Pour mener à bien l'éradication des preuves non constructives, il faut commencer par en identifier les sources. Qu'est-ce qui fait marcher le raisonnement par l'absurde ? Qu'est-ce qu'on utilise quand on affirme que, si "non p" mène à une contradiction, et est donc fausse, alors "p" doit être vraie ? La version formelle de ce raisonnement s'appelle la "loi du tiers exclus", qui, en hiéroglyphes logiques, s'écrit $P \vee \neg P$. Et d'où vient cette loi ? Parmi nos axiomes logiques, il se trouve que le coupable est la règle d'élimination des doubles négations (notée $\neg E$), qui affirme que de "non non P", il est licite de déduire "P".


Pour une proposition $P$ donnée, on cherche à obtenir $\vdash P \vee \neg P$. On utilise les notations et axiomes logiques présentés ici. $$\begin{align} &(i)\ (P, \neg ( P \vee \neg P)) \vdash \neg ( P \vee \neg P) \text{ par (As)}\\ &(ii)\ (P, \neg(P \vee \neg P)) \vdash P,\text{ par (As)}\\ &(iii)\ (P, \neg ( P \vee \neg P)) \vdash ( P \vee \neg P),\text{ par ($\vee I$) et (ii)}\\ &(iv)\ ( \neg(P \vee \neg P)) \vdash \neg P,\text{ par ($\neg$ I) sur (i) et (iii)}\\ &(v)\ (\neg P, \neg ( P \vee \neg P)) \vdash \neg ( P \vee \neg P) \text{ par (As)}\\ & (vi)\ (\neg P, \neg ( P \vee \neg P)) \vdash \neg P \text{ par (As)}\\ &(vii)\ (\neg P, \neg ( P \vee \neg P)) \vdash P \vee \neg P \text{ par ($\vee$I) sur (vi)}\\ &(viii)\ (\neg ( P \vee \neg P)) \vdash \neg \neg P \text{ par ($\neg$ I) sur (v) et (vii)}\\ &(ix)\ \vdash \neg\neg ( P \vee \neg P) \text{ par ($\neg$ I) sur (iv) et (viii)}\\ \end{align}$$ et c'est là qu'on a besoin de l'élimination des doubles négations pour conclure que $$ \vdash P \vee \neg P.$$


Puisque cet axiome est à la source de tous les maux des intuitionnistes, la solution est donc...de s'en débarrasser. Les axiomes de la logique intuitionniste sont ceux de la logique classique, moins l'élimination des doubles négations et tout ce qui en résulte, notamment la loi du tiers exclus et le problématique Ex Falso Quodlibet (qui affirme que d'une proposition fausse, on peut déduire tout autre proposition). On appelle "mathématiques constructives" les mathématiques basées sur cette logique, et, selon Brouwer, ce sont les seules mathématiques qui garantissent qu'on ne raconte pas n'importe quoi.

La question devient alors "Qu'a-t-on vraiment sacrifié ?". Autrement dit, quelles parties des mathématiques dépendent de ces axiomes, et parmi celles-ci, lesquelles peuvent-être "constructivisées" ?

A première vue, tout cela peut sembler déraisonnable.
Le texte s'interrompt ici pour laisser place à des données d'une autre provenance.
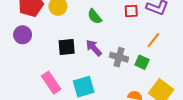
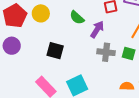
black square: (67, 47) -> (55, 51), turned 30
purple arrow: (94, 48) -> (97, 29), moved, turned 84

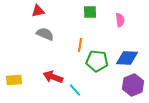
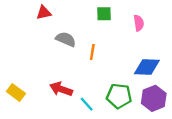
gray semicircle: (45, 34) -> (66, 39), moved
green pentagon: (97, 61) -> (119, 96), moved
yellow rectangle: (14, 80) -> (16, 93), turned 42

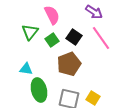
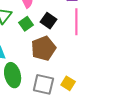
pink line: (101, 38) -> (76, 22), turned 35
La loi du tiers exclus dit qu'"une proposition est soit vraie, soit fausse". Les intuitionnistes essaient-ils donc de faire de la logique avec des propositions qui sont vraies et fausses à la fois ?

En fait, non. Notons $\perp$ une proposition fausse quelconque, et remarquons que $\neg P$ est une abbréviation de $P\Rightarrow \perp$. Alors on peut montrer, en restant intuitionnistes, qu'il n'y a pas de proposition $P$ telle qu'on ait à la fois $P$ et $\neg P$. En effet, on aurait alors à la fois $P$ et $P \Rightarrow \perp$, autrement dit, par modus ponens (noté ($\Rightarrow$E)), on aboutit à $\perp$: contradiction. Donc il n'y a pas de telle proposition.
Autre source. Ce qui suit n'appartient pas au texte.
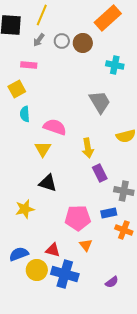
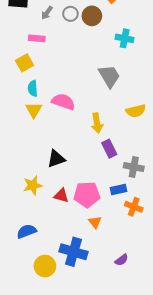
yellow triangle: (43, 149) -> (34, 110), moved
black triangle: (48, 183) -> (56, 159), turned -36
red triangle: (53, 250) -> (61, 196), moved
yellow circle: (37, 270) -> (45, 266), moved

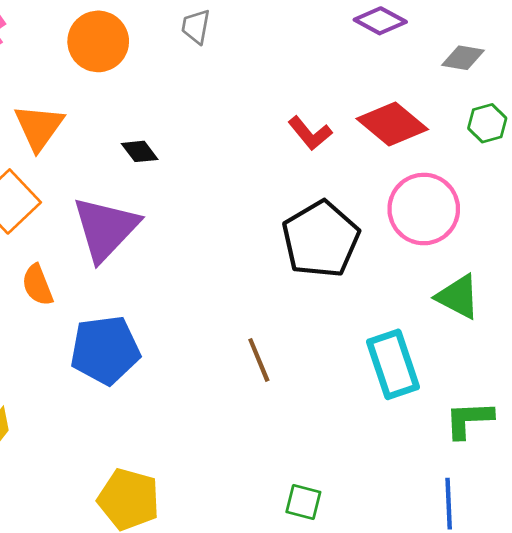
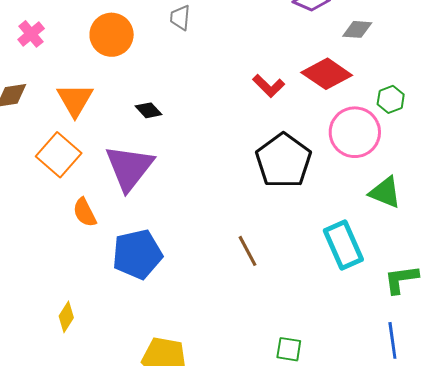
gray diamond: (463, 58) -> (357, 29), moved
green hexagon: (487, 123) -> (391, 99), moved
...me direz-vous, c'est un raisonnement par l'absurde ! On n'y a pas droit !

Et c'est là l'un des points vraiment subtils des mathématiques constructives: il faut faire une distinction entre les raisonnements par contradiction et les raisonnements par négation. En mathématiques "habituelles", on appelle généralement "raisonnement par l'absurde" tout raisonnement qui commence par "Supposons P", et aboutit à une contradiction ($\perp$). Mais il y a en fait deux types de preuve de ce type:

  1. La preuve par négation: Pour prouver $\neg P$, on suppose $P$ et on démontre une contradiction. Ainsi, on utilise simplement la reformulation de $\neg P$ en $P \Rightarrow \perp$: cela ne contredit pas les préceptes intuitionnistes. Par exemple, la démonstration classique de l'irrationalité de $\sqrt 2$ est une preuve par négation, et ce théorème est donc tout à fait acceptable pour l'intuitionnisme. Il en est de même du théorème de Russel qui affirme qu'il n'existe pas d'ensemble de tous les ensembles.

  2. La preuve par contradiction: Pour prouver $P$, on suppose $\neg P$ et on démontre une contradiction. C'est ce raisonnement qui est rejeté par l'intuitionnisme. Ce qui est caché dessous, c'est que, par définition, il nous permet d'aboutir à $\neg \neg P$, mais sans élimination des doubles négations, on ne peut pas aller plus loin.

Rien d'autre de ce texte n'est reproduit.